### ACTIVITY
Print the listing below in its entirety, character for character.

━━━━

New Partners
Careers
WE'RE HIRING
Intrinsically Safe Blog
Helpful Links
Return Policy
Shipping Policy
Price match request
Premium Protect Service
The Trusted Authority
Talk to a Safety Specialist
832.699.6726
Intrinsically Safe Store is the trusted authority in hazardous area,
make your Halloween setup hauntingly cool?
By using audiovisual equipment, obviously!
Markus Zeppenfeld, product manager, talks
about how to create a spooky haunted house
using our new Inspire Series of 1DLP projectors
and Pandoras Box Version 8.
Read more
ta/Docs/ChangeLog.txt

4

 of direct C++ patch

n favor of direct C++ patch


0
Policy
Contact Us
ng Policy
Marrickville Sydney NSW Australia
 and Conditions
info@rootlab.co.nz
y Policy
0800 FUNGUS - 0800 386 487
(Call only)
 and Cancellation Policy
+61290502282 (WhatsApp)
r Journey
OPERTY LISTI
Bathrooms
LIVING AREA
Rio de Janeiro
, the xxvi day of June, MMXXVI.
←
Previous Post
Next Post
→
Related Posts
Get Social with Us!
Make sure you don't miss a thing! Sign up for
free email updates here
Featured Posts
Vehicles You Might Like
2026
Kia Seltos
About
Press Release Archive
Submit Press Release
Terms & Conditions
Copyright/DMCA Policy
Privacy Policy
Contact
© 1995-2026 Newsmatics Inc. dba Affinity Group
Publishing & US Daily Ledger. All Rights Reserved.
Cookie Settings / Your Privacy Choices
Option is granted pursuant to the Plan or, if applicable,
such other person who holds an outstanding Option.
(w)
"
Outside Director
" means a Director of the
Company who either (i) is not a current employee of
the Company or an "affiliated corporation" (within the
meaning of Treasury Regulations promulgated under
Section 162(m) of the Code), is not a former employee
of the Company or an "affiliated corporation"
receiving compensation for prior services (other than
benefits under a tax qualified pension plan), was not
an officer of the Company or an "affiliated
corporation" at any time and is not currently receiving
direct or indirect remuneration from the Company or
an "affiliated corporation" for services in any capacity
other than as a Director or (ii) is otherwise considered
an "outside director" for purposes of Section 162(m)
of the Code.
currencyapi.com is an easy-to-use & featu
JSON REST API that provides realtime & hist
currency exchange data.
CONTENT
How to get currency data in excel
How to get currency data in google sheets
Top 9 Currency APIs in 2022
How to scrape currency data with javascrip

━━━━

### EXERCISE OUTPUT
New Partners
Careers
WE'RE HIRING
Intrinsically Safe Blog
Helpful Links
Return Policy
Shipping Policy
Price match request
Premium Protect Service
The Trusted Authority
Talk to a Safety Specialist
832.699.6726
Intrinsically Safe Store is the trusted authority in hazardous area,
make your Halloween setup hauntingly cool?
By using audiovisual equipment, obviously!
Markus Zeppenfeld, product manager, talks
about how to create a spooky haunted house
using our new Inspire Series of 1DLP projectors
and Pandoras Box Version 8.
Read more
ta/Docs/ChangeLog.txt

4

 of direct C++ patch

n favor of direct C++ patch


0
Policy
Contact Us
ng Policy
Marrickville Sydney NSW Australia
 and Conditions
info@rootlab.co.nz
y Policy
0800 FUNGUS - 0800 386 487
(Call only)
 and Cancellation Policy
+61290502282 (WhatsApp)
r Journey
OPERTY LISTI
Bathrooms
LIVING AREA
Rio de Janeiro
, the xxvi day of June, MMXXVI.
←
Previous Post
Next Post
→
Related Posts
Get Social with Us!
Make sure you don't miss a thing! Sign up for
free email updates here
Featured Posts
Vehicles You Might Like
2026
Kia Seltos
About
Press Release Archive
Submit Press Release
Terms & Conditions
Copyright/DMCA Policy
Privacy Policy
Contact
© 1995-2026 Newsmatics Inc. dba Affinity Group
Publishing & US Daily Ledger. All Rights Reserved.
Cookie Settings / Your Privacy Choices
Option is granted pursuant to the Plan or, if applicable,
such other person who holds an outstanding Option.
(w)
"
Outside Director
" means a Director of the
Company who either (i) is not a current employee of
the Company or an "affiliated corporation" (within the
meaning of Treasury Regulations promulgated under
Section 162(m) of the Code), is not a former employee
of the Company or an "affiliated corporation"
receiving compensation for prior services (other than
benefits under a tax qualified pension plan), was not
an officer of the Company or an "affiliated
corporation" at any time and is not currently receiving
direct or indirect remuneration from the Company or
an "affiliated corporation" for services in any capacity
other than as a Director or (ii) is otherwise considered
an "outside director" for purposes of Section 162(m)
of the Code.
currencyapi.com is an easy-to-use & featu
JSON REST API that provides realtime & hist
currency exchange data.
CONTENT
How to get currency data in excel
How to get currency data in google sheets
Top 9 Currency APIs in 2022
How to scrape currency data with javascrip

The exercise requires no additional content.